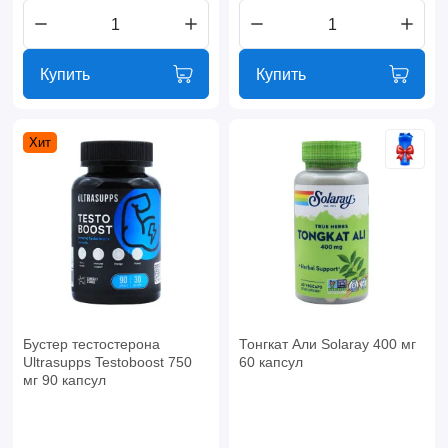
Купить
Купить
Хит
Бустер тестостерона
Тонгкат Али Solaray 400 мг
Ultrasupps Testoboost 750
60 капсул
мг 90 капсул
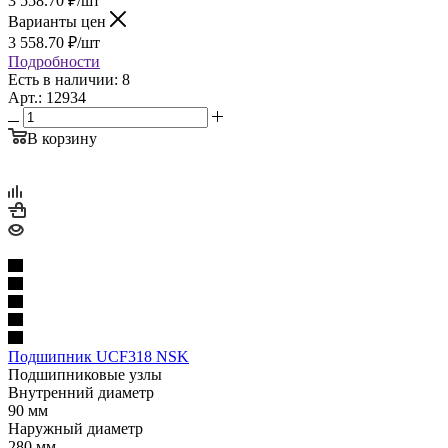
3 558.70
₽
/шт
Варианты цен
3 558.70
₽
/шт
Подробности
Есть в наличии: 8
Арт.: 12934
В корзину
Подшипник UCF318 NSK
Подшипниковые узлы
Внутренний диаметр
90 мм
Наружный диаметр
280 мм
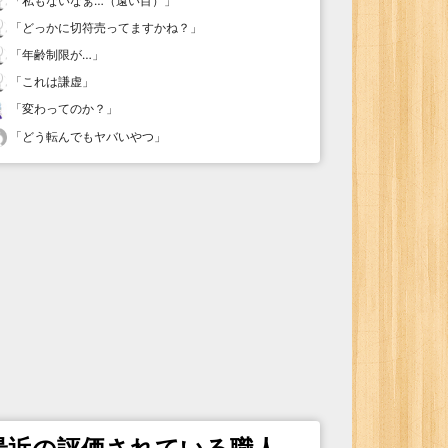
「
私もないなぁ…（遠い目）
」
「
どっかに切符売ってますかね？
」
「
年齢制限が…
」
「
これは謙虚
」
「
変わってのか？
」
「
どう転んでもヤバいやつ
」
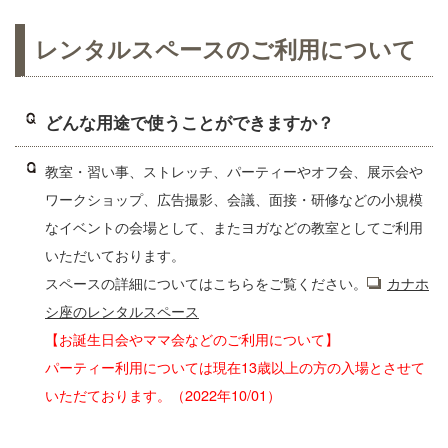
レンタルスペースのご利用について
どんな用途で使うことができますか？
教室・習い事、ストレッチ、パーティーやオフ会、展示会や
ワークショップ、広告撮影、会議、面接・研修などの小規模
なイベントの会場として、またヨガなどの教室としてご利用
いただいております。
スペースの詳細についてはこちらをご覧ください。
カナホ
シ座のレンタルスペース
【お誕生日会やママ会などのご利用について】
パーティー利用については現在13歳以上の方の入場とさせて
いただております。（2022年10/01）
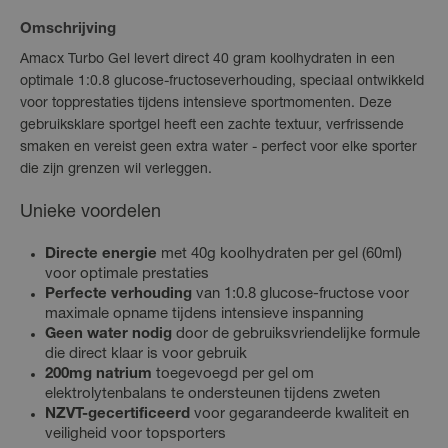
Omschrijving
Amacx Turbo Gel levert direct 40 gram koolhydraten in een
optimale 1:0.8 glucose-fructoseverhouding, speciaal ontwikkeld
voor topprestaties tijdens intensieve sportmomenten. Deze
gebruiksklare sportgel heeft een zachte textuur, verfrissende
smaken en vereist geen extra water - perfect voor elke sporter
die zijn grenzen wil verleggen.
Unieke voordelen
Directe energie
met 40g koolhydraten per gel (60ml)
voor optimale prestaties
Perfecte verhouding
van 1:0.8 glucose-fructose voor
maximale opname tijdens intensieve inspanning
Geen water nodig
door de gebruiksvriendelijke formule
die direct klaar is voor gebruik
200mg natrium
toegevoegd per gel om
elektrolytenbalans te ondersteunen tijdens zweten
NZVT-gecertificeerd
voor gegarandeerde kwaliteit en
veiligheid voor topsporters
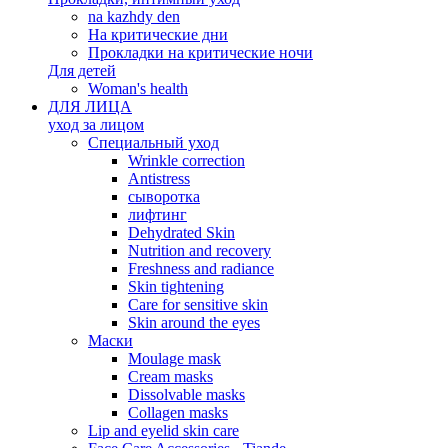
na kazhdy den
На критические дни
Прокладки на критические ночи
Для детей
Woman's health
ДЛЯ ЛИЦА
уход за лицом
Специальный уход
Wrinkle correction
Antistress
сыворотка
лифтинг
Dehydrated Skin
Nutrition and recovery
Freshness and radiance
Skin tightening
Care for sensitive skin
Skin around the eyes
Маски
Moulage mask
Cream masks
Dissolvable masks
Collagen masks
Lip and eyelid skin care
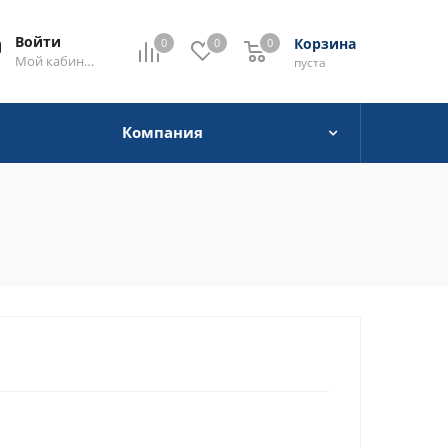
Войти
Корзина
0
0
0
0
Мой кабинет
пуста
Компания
━━━━━━━━━━━━━━━━
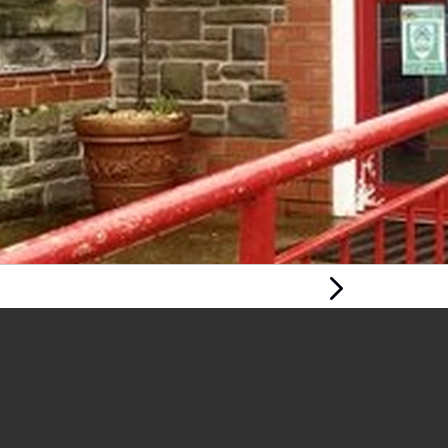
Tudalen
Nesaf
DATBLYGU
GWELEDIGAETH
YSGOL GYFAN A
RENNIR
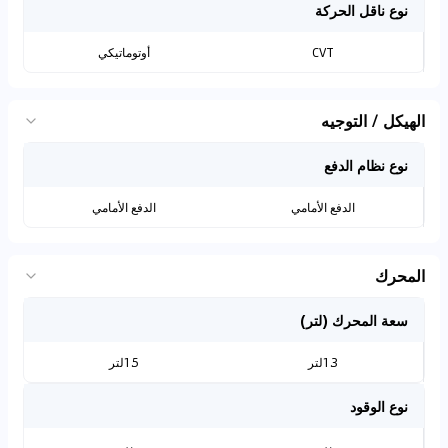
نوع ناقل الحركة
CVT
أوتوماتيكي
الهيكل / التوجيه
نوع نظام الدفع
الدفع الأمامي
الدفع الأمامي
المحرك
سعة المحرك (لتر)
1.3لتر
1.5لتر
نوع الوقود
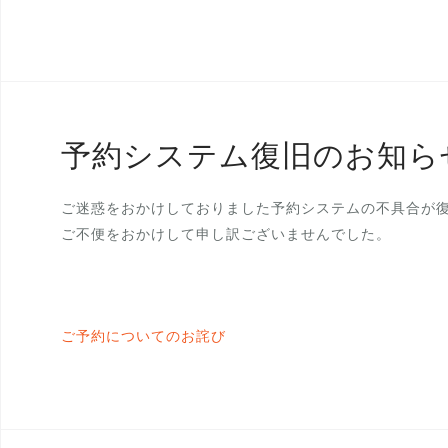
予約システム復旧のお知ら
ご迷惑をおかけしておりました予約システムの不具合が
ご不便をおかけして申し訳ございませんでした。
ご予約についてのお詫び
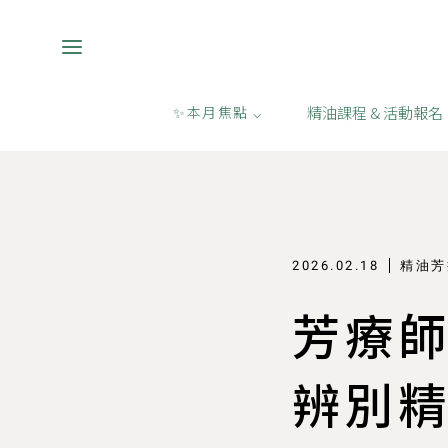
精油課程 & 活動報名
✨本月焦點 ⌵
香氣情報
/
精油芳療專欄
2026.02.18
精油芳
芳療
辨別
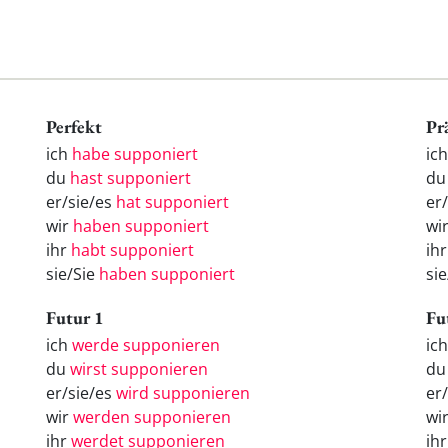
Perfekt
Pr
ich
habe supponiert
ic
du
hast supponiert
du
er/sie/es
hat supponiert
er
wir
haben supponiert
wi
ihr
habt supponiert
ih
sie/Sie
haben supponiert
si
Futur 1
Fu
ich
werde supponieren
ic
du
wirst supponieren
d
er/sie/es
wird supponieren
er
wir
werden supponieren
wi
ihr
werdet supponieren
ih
━━━━━━━━━━━━━━━━
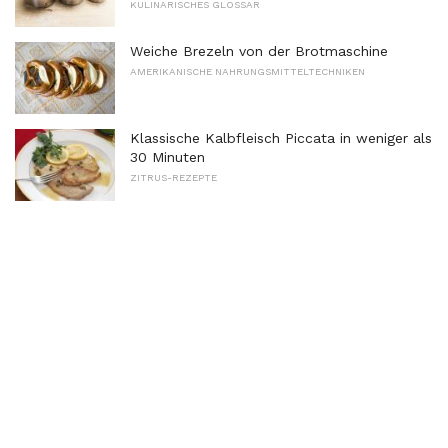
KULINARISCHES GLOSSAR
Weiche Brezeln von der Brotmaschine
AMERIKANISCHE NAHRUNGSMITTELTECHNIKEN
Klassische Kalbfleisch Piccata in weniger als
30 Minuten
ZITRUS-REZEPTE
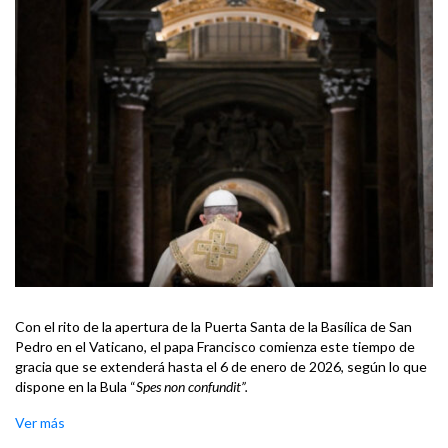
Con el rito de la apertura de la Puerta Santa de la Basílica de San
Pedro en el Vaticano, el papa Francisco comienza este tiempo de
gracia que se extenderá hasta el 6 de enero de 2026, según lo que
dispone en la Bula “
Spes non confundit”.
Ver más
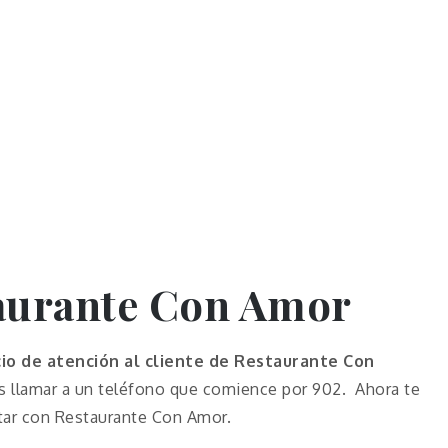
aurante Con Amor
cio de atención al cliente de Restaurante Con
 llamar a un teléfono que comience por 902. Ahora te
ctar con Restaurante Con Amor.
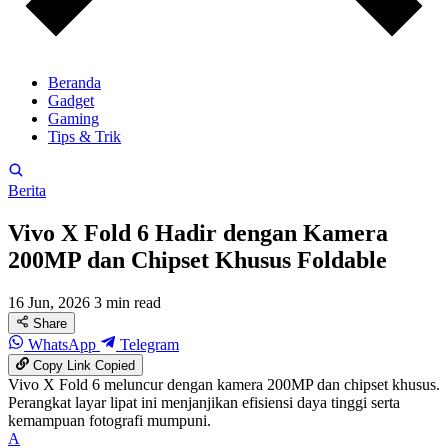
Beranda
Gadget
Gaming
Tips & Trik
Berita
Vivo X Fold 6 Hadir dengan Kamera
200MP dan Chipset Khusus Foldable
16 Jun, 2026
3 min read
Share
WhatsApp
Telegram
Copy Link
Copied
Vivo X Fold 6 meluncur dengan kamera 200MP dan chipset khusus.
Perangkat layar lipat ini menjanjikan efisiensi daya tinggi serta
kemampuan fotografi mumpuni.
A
━━━━━━━━━━━━━━━━
• [EXERCISE]:
Among the lines above, return those that hold the word "supponiert".

• [YOUR SOLUTION]:
habe supponiert
hast supponiert
hat supponiert
haben supponiert
habt supponiert
haben supponiert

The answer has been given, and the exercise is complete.